## Stored dataset items
■ ■ ■ ■
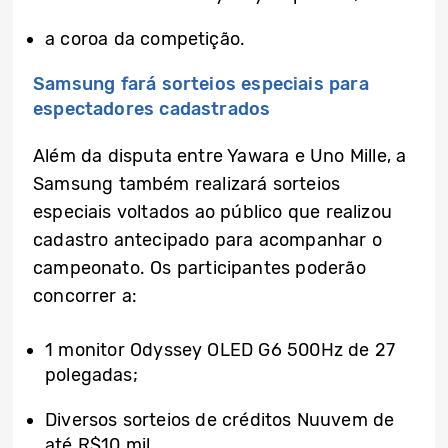
a coroa da competição.
Samsung fará sorteios especiais para
espectadores cadastrados
Além da disputa entre Yawara e Uno Mille, a
Samsung também realizará sorteios
especiais voltados ao público que realizou
cadastro antecipado para acompanhar o
campeonato. Os participantes poderão
concorrer a:
1 monitor Odyssey OLED G6 500Hz de 27
polegadas;
Diversos sorteios de créditos Nuuvem de
até R$10 mil.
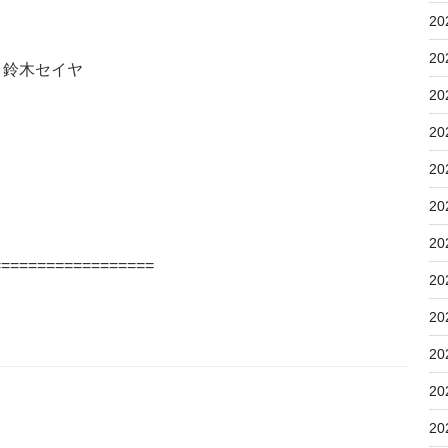
20
20
鈴木セイヤ
20
20
20
20
20
==================
20
20
20
20
20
■ ■ ■ ■
Lines in the data that hold "para" must be located and copied.

## Response to this task
Samsung fará sorteios especiais para
cadastro antecipado para acompanhar o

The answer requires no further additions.